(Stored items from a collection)
[Start of Attachment]
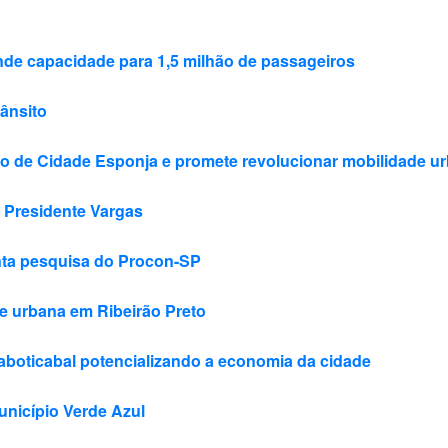
de capacidade para 1,5 milhão de passageiros
ânsito
to de Cidade Esponja e promete revolucionar mobilidade u
 Presidente Vargas
nta pesquisa do Procon-SP
de urbana em Ribeirão Preto
aboticabal potencializando a economia da cidade
unicípio Verde Azul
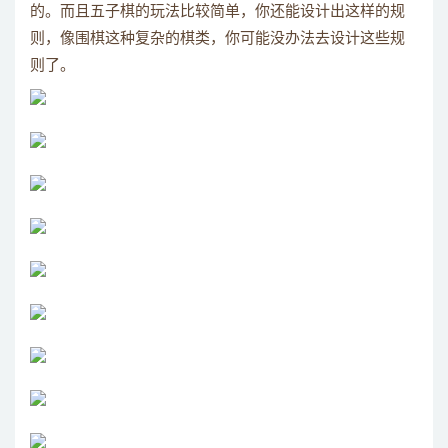
的。而且五子棋的玩法比较简单，你还能设计出这样的规
则，像围棋这种复杂的棋类，你可能没办法去设计这些规
则了。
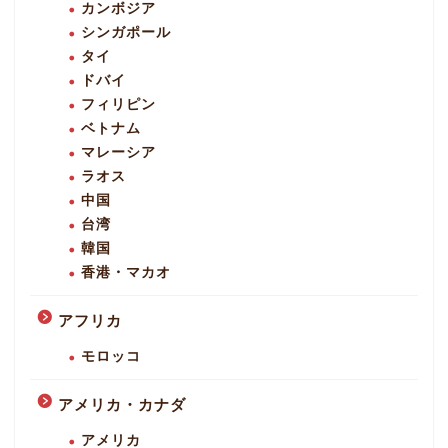
カンボジア
シンガポール
タイ
ドバイ
フィリピン
ベトナム
マレーシア
ラオス
中国
台湾
韓国
香港・マカオ
アフリカ
モロッコ
アメリカ・カナダ
アメリカ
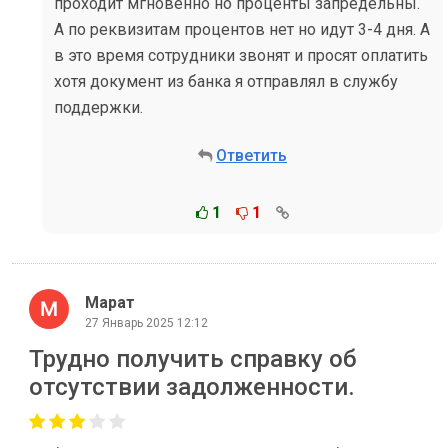
проходит мгновенно но проценты запредельны.
А по реквизитам процентов нет но идут 3-4 дня. А
в это время сотрудники звонят и просят оплатить
хотя документ из банка я отправлял в службу
поддержки.
Ответить
1
1
Марат
27 Январь 2025 12:12
Трудно получить справку об
отсутствии задолженности.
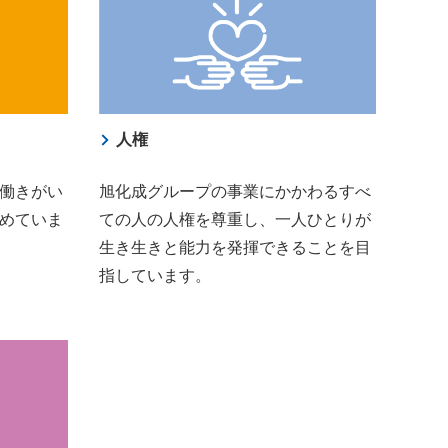
人権
働きがい
旭化成グループの事業にかかわるすべ
めていま
ての人の人権を尊重し、一人ひとりが
生き生きと能力を発揮できることを目
指しています。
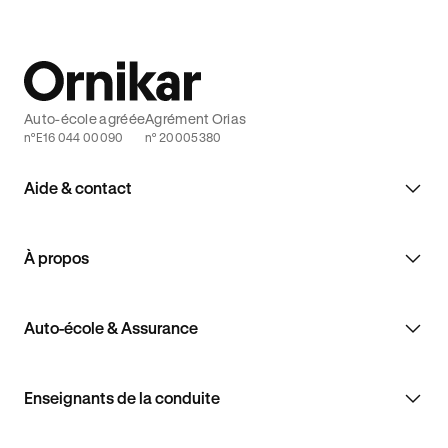
Auto-école agréée
Agrément Orias
n°E16 044 00090
n° 20005380
Aide & contact
À propos
Auto-école & Assurance
Enseignants de la conduite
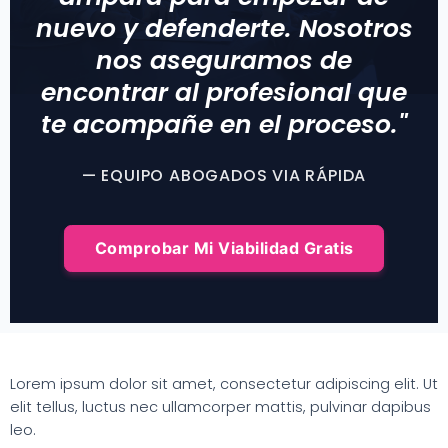
nuevo y defenderte. Nosotros
nos aseguramos de
encontrar al profesional que
te acompañe en el proceso."
— EQUIPO ABOGADOS VIA RÁPIDA
Comprobar Mi Viabilidad Gratis
Lorem ipsum dolor sit amet, consectetur adipiscing elit. Ut
elit tellus, luctus nec ullamcorper mattis, pulvinar dapibus
leo.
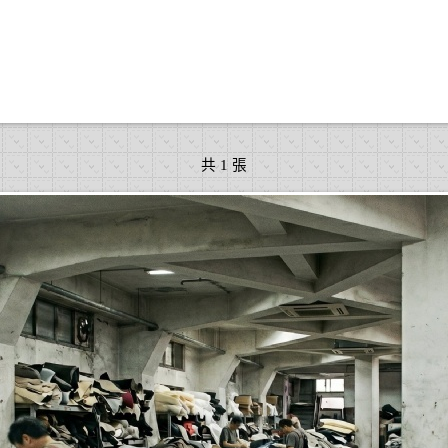
共 1 張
[End of Attachment]
• WORK TO BE COMPLETED: What you return must match the records letter for letter, except that the pictures stay out.

• SOLVED EXERCISE:
de capacidade para 1,5 milhão de passageiros
ânsito
to de Cidade Esponja e promete revolucionar mobilidade u
 Presidente Vargas
nta pesquisa do Procon-SP
de urbana em Ribeirão Preto
aboticabal potencializando a economia da cidade
unicípio Verde Azul
的。而且五子棋的玩法比较简单，你还能设计出这样的规
则，像围棋这种复杂的棋类，你可能没办法去设计这些规
则了。
カンボジア
シンガポール
タイ
ドバイ
フィリピン
ベトナム
マレーシア
ラオス
中国
台湾
韓国
香港・マカオ
アフリカ
モロッコ
アメリカ・カナダ
アメリカ
проходит мгновенно но проценты запредельны.
А по реквизитам процентов нет но идут 3-4 дня. А
в это время сотрудники звонят и просят оплатить
хотя документ из банка я отправлял в службу
поддержки.
Ответить
1
1
Марат
27 Январь 2025 12:12
Трудно получить справку об
отсутствии задолженности.
人権
働きがい
旭化成グループの事業にかかわるすべ
めていま
ての人の人権を尊重し、一人ひとりが
生き生きと能力を発揮できることを目
指しています。
Auto-école agréée
Agrément Orias
n°E16 044 00090
n° 20005380
Aide & contact
À propos
Auto-école & Assurance
Enseignants de la conduite
nuevo y defenderte. Nosotros
nos aseguramos de
encontrar al profesional que
te acompañe en el proceso."
— EQUIPO ABOGADOS VIA RÁPIDA
Comprobar Mi Viabilidad Gratis
Lorem ipsum dolor sit amet, consectetur adipiscing elit. Ut
elit tellus, luctus nec ullamcorper mattis, pulvinar dapibus
leo.
共 1 張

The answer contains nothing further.